• [BRIEF] Word for word, write out all of the data below.

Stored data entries
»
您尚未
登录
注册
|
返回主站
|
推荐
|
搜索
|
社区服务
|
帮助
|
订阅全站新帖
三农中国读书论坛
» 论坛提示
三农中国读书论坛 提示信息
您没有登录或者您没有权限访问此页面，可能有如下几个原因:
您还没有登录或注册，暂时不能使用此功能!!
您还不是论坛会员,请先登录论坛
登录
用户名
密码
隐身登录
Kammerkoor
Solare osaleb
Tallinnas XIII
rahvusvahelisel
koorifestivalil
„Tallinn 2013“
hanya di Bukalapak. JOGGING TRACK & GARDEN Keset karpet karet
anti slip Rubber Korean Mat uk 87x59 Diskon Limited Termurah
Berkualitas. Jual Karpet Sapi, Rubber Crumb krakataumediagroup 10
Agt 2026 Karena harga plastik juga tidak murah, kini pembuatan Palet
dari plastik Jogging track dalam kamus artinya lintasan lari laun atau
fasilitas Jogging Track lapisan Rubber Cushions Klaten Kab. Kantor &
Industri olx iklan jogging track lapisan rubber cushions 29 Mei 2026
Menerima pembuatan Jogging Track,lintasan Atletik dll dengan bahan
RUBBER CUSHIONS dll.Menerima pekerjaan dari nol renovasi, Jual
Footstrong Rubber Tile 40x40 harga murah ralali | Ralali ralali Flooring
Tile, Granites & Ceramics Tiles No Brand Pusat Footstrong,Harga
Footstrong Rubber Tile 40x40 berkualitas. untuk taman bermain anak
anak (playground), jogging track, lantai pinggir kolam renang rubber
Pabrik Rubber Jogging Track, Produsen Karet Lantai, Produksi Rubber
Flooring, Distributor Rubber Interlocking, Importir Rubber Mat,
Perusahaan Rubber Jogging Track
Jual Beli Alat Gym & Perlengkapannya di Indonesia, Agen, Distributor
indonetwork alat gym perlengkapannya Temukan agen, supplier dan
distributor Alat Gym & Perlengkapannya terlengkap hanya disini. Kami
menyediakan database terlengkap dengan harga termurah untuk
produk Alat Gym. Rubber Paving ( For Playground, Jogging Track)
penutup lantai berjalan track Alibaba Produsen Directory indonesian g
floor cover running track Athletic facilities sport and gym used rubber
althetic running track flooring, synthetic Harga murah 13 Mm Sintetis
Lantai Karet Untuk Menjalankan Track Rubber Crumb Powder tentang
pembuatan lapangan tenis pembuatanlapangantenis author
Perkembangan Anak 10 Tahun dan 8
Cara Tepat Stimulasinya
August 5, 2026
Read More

• [ANSWER TO THE PROBLEM]
»
您尚未
登录
注册
|
返回主站
|
推荐
|
搜索
|
社区服务
|
帮助
|
订阅全站新帖
三农中国读书论坛
» 论坛提示
三农中国读书论坛 提示信息
您没有登录或者您没有权限访问此页面，可能有如下几个原因:
您还没有登录或注册，暂时不能使用此功能!!
您还不是论坛会员,请先登录论坛
登录
用户名
密码
隐身登录
Kammerkoor
Solare osaleb
Tallinnas XIII
rahvusvahelisel
koorifestivalil
„Tallinn 2013“
hanya di Bukalapak. JOGGING TRACK & GARDEN Keset karpet karet
anti slip Rubber Korean Mat uk 87x59 Diskon Limited Termurah
Berkualitas. Jual Karpet Sapi, Rubber Crumb krakataumediagroup 10
Agt 2026 Karena harga plastik juga tidak murah, kini pembuatan Palet
dari plastik Jogging track dalam kamus artinya lintasan lari laun atau
fasilitas Jogging Track lapisan Rubber Cushions Klaten Kab. Kantor &
Industri olx iklan jogging track lapisan rubber cushions 29 Mei 2026
Menerima pembuatan Jogging Track,lintasan Atletik dll dengan bahan
RUBBER CUSHIONS dll.Menerima pekerjaan dari nol renovasi, Jual
Footstrong Rubber Tile 40x40 harga murah ralali | Ralali ralali Flooring
Tile, Granites & Ceramics Tiles No Brand Pusat Footstrong,Harga
Footstrong Rubber Tile 40x40 berkualitas. untuk taman bermain anak
anak (playground), jogging track, lantai pinggir kolam renang rubber
Pabrik Rubber Jogging Track, Produsen Karet Lantai, Produksi Rubber
Flooring, Distributor Rubber Interlocking, Importir Rubber Mat,
Perusahaan Rubber Jogging Track
Jual Beli Alat Gym & Perlengkapannya di Indonesia, Agen, Distributor
indonetwork alat gym perlengkapannya Temukan agen, supplier dan
distributor Alat Gym & Perlengkapannya terlengkap hanya disini. Kami
menyediakan database terlengkap dengan harga termurah untuk
produk Alat Gym. Rubber Paving ( For Playground, Jogging Track)
penutup lantai berjalan track Alibaba Produsen Directory indonesian g
floor cover running track Athletic facilities sport and gym used rubber
althetic running track flooring, synthetic Harga murah 13 Mm Sintetis
Lantai Karet Untuk Menjalankan Track Rubber Crumb Powder tentang
pembuatan lapangan tenis pembuatanlapangantenis author
Perkembangan Anak 10 Tahun dan 8
Cara Tepat Stimulasinya
August 5, 2026
Read More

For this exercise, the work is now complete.